“And if you’re caught?”
“I’m a known terrorist,” she reminded him. “Not even a U.S. citizen, despite the forged papers that Sigma drafted up. So they aren’t likely to tie me to Sigma.”
“Seichan—”
She tapped him on the chest. “You can’t be captured.”
“Screw that,” he countered firmly. “We stick together.”
Brooking no further argument, he climbed out of the window and reached an arm back to help her. She ignored his hand and deftly rolled out next to him.
He pointed to the tower. “If we move quickly, we should make it. The others should be momentarily blinded by the smoke blowing their way.”
Knowing such protection would not last long, Gray set off across the shadowy yard. Every step shot fire up his left leg. By now, his ankle had swollen tight inside his boot. Sweat ran thickly over his body, burning his wounds. Within ten yards, his run became a stumbling hobble.
Still, no alarm was raised behind them.
A glance back revealed a thick wall of churning smoke, filling the depths of the monastery ruins. Past the pall, the flashing lights of cruisers and fire engines glowed.
So far, so good...
As he faced back around, a gray-black helicopter—a military aircraft—swept over the southern wall to his left, coming from the direction of the children’s park on the far side. It crested over the dyehouse with a throaty roar.
Seichan cursed—and not just because they were exposed in the open yard. The rotorwash of the aircraft’s blades was quickly blowing away the obscuring smoke. The cluster of parked vehicles and trucks came into clear view—along with a row of uniformed men stalking toward the dyehouse.
While Gray and Seichan hadn’t been spotted yet, it would not takelong. They’d never make it to the tower’s scaffolding, let alone scale over the wall.
Seichan shoved him forward, nearly toppling him over. “Run! Get to the motorcycle!”
She pivoted away from his side and headed toward the southern wall, drawing her stolen rifle to her shoulder. She clearly intended to circle behind the dyehouse and come out the far side, to draw attention away from him.
Gray hesitated, but only for a breath. With his bum ankle, he could never keep up with her. And she had been right before.
I can’t be caught.
With a grimace, he set off for the tower.
7:14P.M.
Seichan reached the alleyway between the dyehouse and the expanse of the southern wall. As she ran down its length, she clutched her rifle hard, wishing it was Valya’s neck.
A moment ago, when the smoke had washed away, she had noted the black limo was no longer parked behind the church.
Valya must’ve taken off with the others.
Seichan understood. There was little reason for the woman to stay. If the blast didn’t kill her targets, her gunmen still had a chance to capture them while they were stunned or injured. Seichan also knew Valya would want to prolong their suffering and, if possible, kill them herself. It was likely why she hadn’t imploded the entire building on top of them. Plus, if all else failed, Valya had another way of damaging Sigma: by delivering her enemy into the hands of Russian authorities.
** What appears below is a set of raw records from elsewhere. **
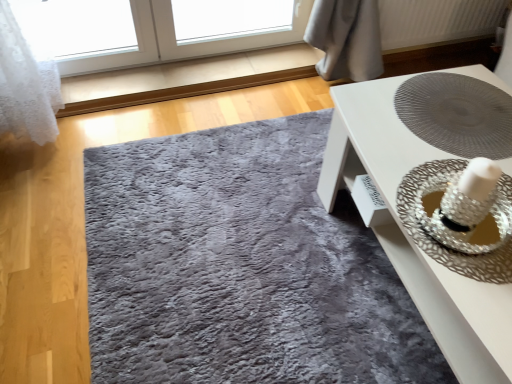 Question: Is white textured radiator at upper right positioned with its back to shaggy gray rug at center?

Choices:
 (A) no
 (B) yes

Answer: (A)

Question: From a real-world perspective, does white textured radiator at upper right stand above shaggy gray rug at center?

Choices:
 (A) yes
 (B) no

Answer: (A)

Question: From the image's perspective, does white textured radiator at upper right appear higher than shaggy gray rug at center?

Choices:
 (A) yes
 (B) no

Answer: (A)

Question: Is white textured radiator at upper right bigger than shaggy gray rug at center?

Choices:
 (A) no
 (B) yes

Answer: (A)

Question: Is white textured radiator at upper right positioned in front of shaggy gray rug at center?

Choices:
 (A) no
 (B) yes

Answer: (A)

Question: Would you say white textured radiator at upper right is to the left or to the right of shaggy gray rug at center in the picture?

Choices:
 (A) left
 (B) right

Answer: (B)

Question: From a real-world perspective, is white textured radiator at upper right above or below shaggy gray rug at center?

Choices:
 (A) below
 (B) above

Answer: (B)

Question: Is white textured radiator at upper right wider or thinner than shaggy gray rug at center?

Choices:
 (A) thin
 (B) wide

Answer: (A)

Question: From the image's perspective, is white textured radiator at upper right located above or below shaggy gray rug at center?

Choices:
 (A) below
 (B) above

Answer: (B)

Question: From a real-world perspective, is silver metallic straw hat at right positioned above or below white glossy table at center?

Choices:
 (A) below
 (B) above

Answer: (B)

Question: Is silver metallic straw hat at right in front of or behind white glossy table at center in the image?

Choices:
 (A) front
 (B) behind

Answer: (B)

Question: Considering the positions of silver metallic straw hat at right and white glossy table at center in the image, is silver metallic straw hat at right bigger or smaller than white glossy table at center?

Choices:
 (A) small
 (B) big

Answer: (A)

Question: From the image's perspective, is silver metallic straw hat at right positioned above or below white glossy table at center?

Choices:
 (A) above
 (B) below

Answer: (A)

Question: From the image's perspective, relative to white textured radiator at upper right, is white glossy table at center above or below?

Choices:
 (A) above
 (B) below

Answer: (B)

Question: Does point (424, 145) appear closer or farther from the camera than point (441, 26)?

Choices:
 (A) farther
 (B) closer

Answer: (B) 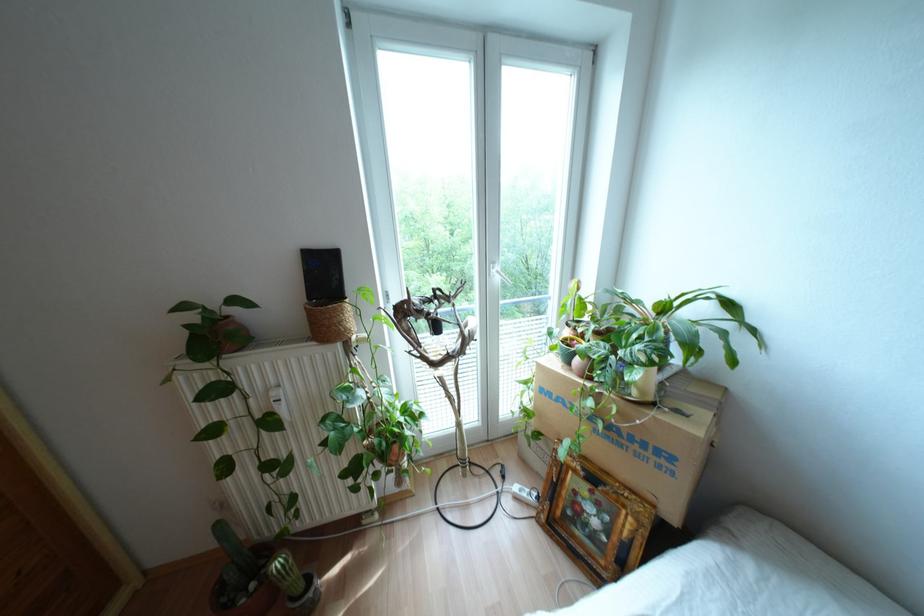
Despite her fury, Seichan had to appreciate such shrewdness. Knowing the woman, Valya must have planted charges acrossallthe surrounding outbuildings, then hid inside the church, like a spider in a web, waiting for them to stumble into one of her snares.
Such measures spoke to Valya’s growing paranoia, especially as the woman couldn’t have been certain that Sigma would come to Russia or stalk one of her operatives in Saint Petersburg.
Yet, that hadn’t stopped Valya from taking such a precaution—a safeguard that was about to prove costly to Seichan. Cornered now, she had little choice but to sacrifice herself.
As she ran along the far side of the dyehouse, she pictured her son Jack: his babbling attempts at his first words, his purpled face when he was frustrated, his bottomless joy at the simplest things in life.
She wasn’t just making this sacrifice for Gray, but also for Jack, to make sure he still had a father.
Seichan had never truly known her own, and her mother had been ripped from her when she was a child. She remembered the hollow agony of that loss, of being orphaned, and would do anything to keep that pain from Jack.